[Date Prev][Date Next][Thread Prev][Thread Next][Date Index][Thread Index]

Re: [HTCondor-users] check for cpu instruction?



Hi Mike,

What you need is already there. What you're looking for is the "TARGET.has_ssse3" requirements Boolean value. Just add it to the job's requirements expression, and the job will only run on machines which have that instruction set:

Requirements = $(requirements:True) && (TARGET.has_ssse3)

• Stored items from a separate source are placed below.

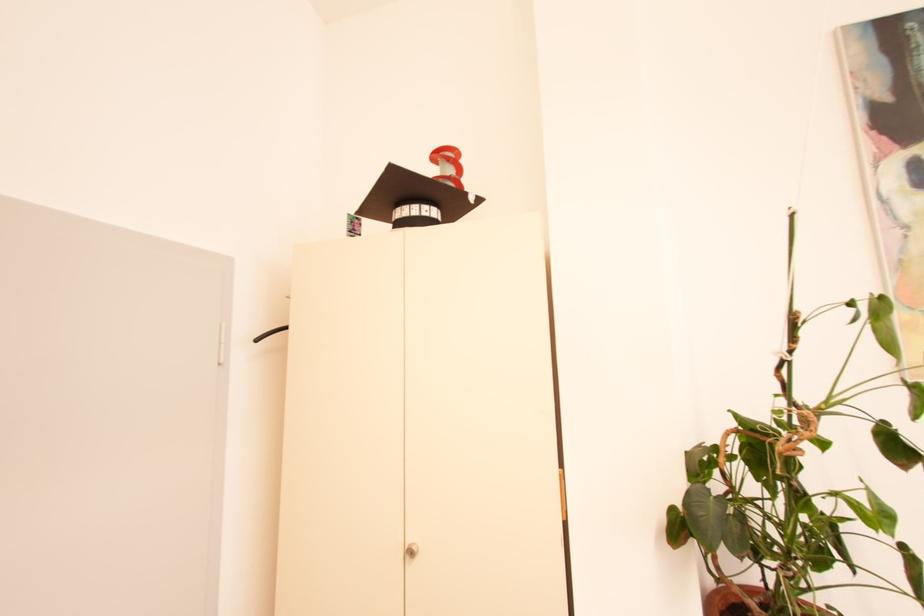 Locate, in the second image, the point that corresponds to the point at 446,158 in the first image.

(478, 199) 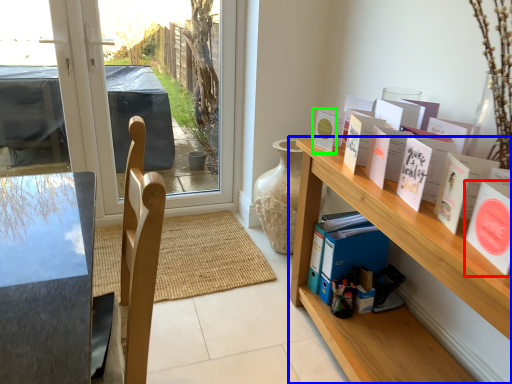 Question: Which object is positioned farthest from book (highlighted by a red box)? Select from shelf (highlighted by a blue box) and book (highlighted by a green box).

Choices:
 (A) shelf
 (B) book

Answer: (B) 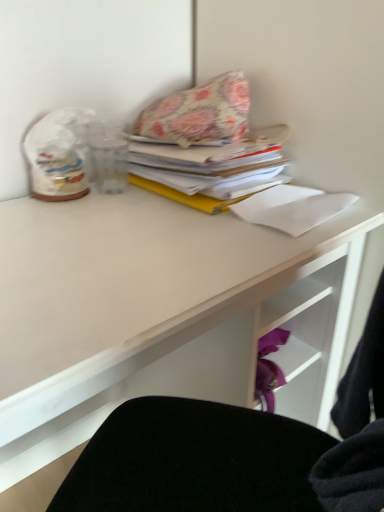 You are a GUI agent. You are given a task and a screenshot of the screen. Output one action in this format:
    pyautogui.click(x=<x>, y=<y>)
    Task: Click on the free space in front of white paper at upper right
    This screenshot has height=512, width=384.
    Given the screenshot: What is the action you would take?
    pyautogui.click(x=268, y=254) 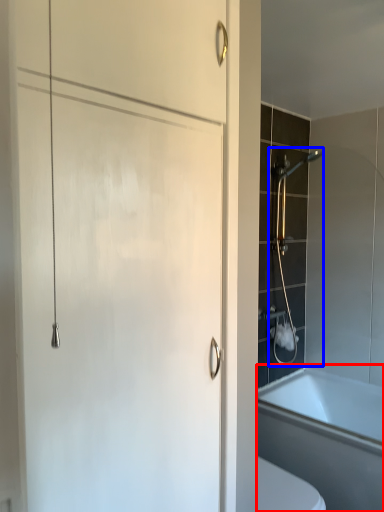 Question: Which object is further to the camera taking this photo, bathtub (highlighted by a red box) or shower (highlighted by a blue box)?

Choices:
 (A) bathtub
 (B) shower

Answer: (B) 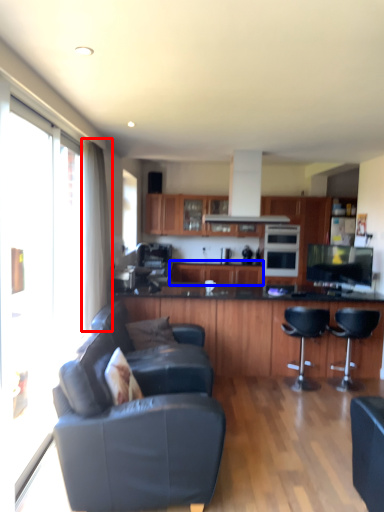 Question: Among these objects, which one is nearest to the camera, curtain (highlighted by a red box) or cabinetry (highlighted by a blue box)?

Choices:
 (A) curtain
 (B) cabinetry

Answer: (A) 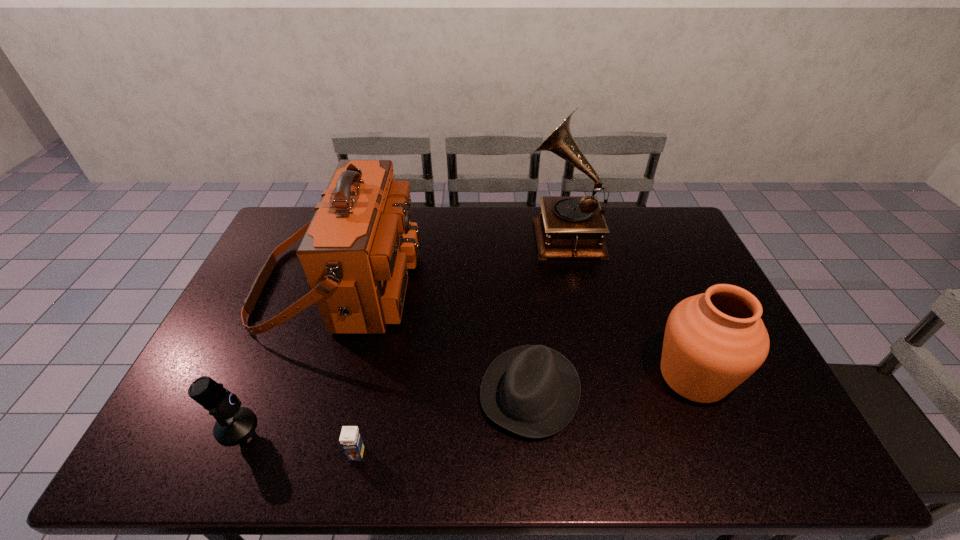 Where is `free space that satisfies the following two spatial constraints: 1. on the face side of the satchel; 2. on the back side of the fedora`? This screenshot has width=960, height=540. free space that satisfies the following two spatial constraints: 1. on the face side of the satchel; 2. on the back side of the fedora is located at coordinates (303, 392).

Where is `free space that satisfies the following two spatial constraints: 1. on the horn of the record player; 2. on the front label of the nearest object`? The image size is (960, 540). free space that satisfies the following two spatial constraints: 1. on the horn of the record player; 2. on the front label of the nearest object is located at coordinates (611, 454).

Where is `vacant space that satisfies the following two spatial constraints: 1. on the horn of the record player; 2. on the right side of the third tallest object`? vacant space that satisfies the following two spatial constraints: 1. on the horn of the record player; 2. on the right side of the third tallest object is located at coordinates (593, 376).

Where is `free space that satisfies the following two spatial constraints: 1. on the face side of the rightmost object; 2. on the right side of the satchel`? free space that satisfies the following two spatial constraints: 1. on the face side of the rightmost object; 2. on the right side of the satchel is located at coordinates (309, 376). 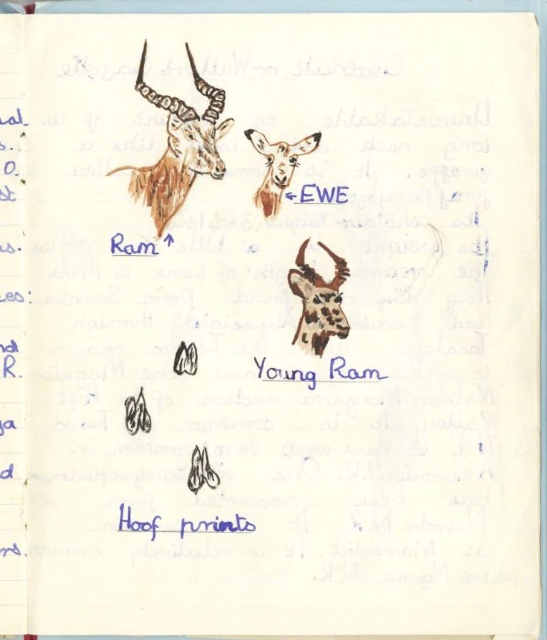 You are looking at a hand drawn illustration on lined notebook paper. You see a brown textured ram at upper left and a brown textured head at upper center. Which one is closer to you?

The brown textured ram at upper left is closer to you because it is in front of the brown textured head at upper center.

You are an art student analyzing the notebook drawing. You need to determine the spatial relationship between the speckled fur young ram at center and the brown textured head at upper center. Based on the drawing, which object is positioned to the right of the other?

The speckled fur young ram at center is to the right of the brown textured head at upper center.

You are looking at a hand drawn illustration on lined notebook paper. You see a brown textured ram at upper left and a brown textured head at upper center. Which one is closer to the top edge of the paper?

The brown textured ram at upper left is positioned over the brown textured head at upper center, so it is closer to the top edge of the paper. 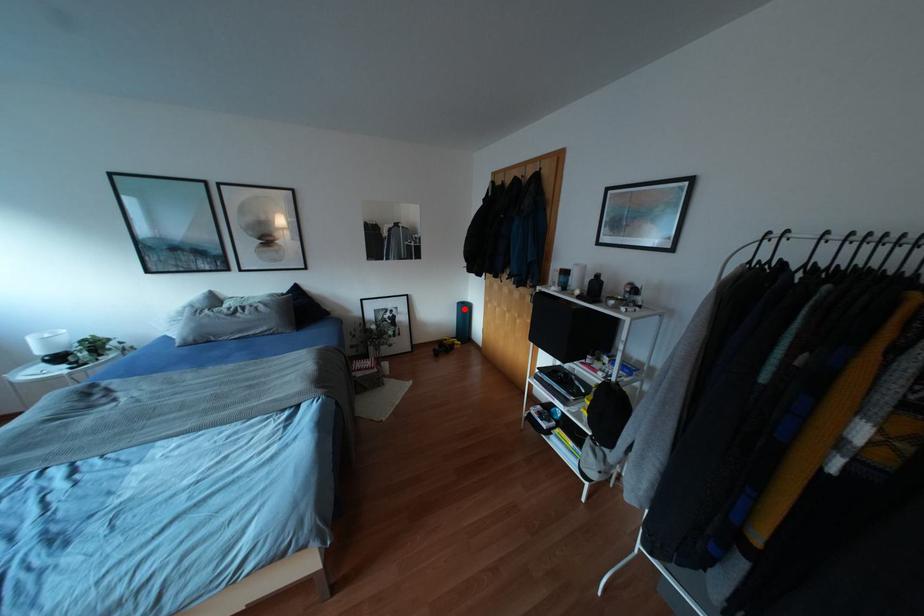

There's a variety of other instruction set attributes in the machine ClassAd, though not all potentially useful processor attributes are covered. You can find the current list here:

http://research.cs.wisc.edu/htcondor/manual/v8.6/12_Appendix_A.html#106106

We tend to use has_avx2 since we only have Intel processors and both AVX and AVX2 machines in the pools. One sim job runs about four times faster on AVX2 than on AVX machines, as in 5 hours vs 20 hours, so there's no point in running it on AVX. The AVX 512 attributes are not yet advertised by default, but you can set up a startd_cron benchmark job to look at the flags line of /proc/cpuinfo to pull out anything you might need.

As for auto-detecting, I think the suggestion that I received a couple of weeks ago on automatically looking up user e-mail addresses and adding them to the submit could potentially work for you. In the configuration of HTCondor on the submit host, I added:

IsSubmit = False
SUBMIT.IsSubmit = True
if $(IsSubmit)
    include command : $(SITE_LIBEXEC)/username_email -submit $ENV(LOGNAME) 2>/dev/null
    if defined Notify_User
        SUBMIT_ATTRS = $(SUBMIT_ATTRS) NotifyUser JobNotification
        NotifyUser = "$(Notify_User)"
        JobNotification = ifThenElse( (isUndefined(InteractiveJob) || InteractiveJob =!= True) && ProcID + 1 == TotalSubmitProcs, 1, 0)
    endif
endif

The above will run the "username_email" script with the $LOGNAME environment variable as the argument, which produces the following submit description line:

notify_user = michael.v.pelletier@xxxxxxxxxxxx

Then, the SUBMIT_ATTRS line adds the job ClassAd attributes NotifyUser and JobNotification to the submitted job ClassAd, and then defines those two values. Anything explicitly specified in the submit description overrides this setting.

For your case, you would need the "include command" script to examine the "executable" from the submit description to determine if it had any of the applicable instruction sets and then add a requirements line to the submission rather than a notify_user line - include command : check_instr_set $(Executable)

I think one possible pitfall here, however, is if the user specifies their own requirements line without a $(requirements:true) stanza, then the instruction set requirement will be overridden. Maybe some job transform incantation could address that?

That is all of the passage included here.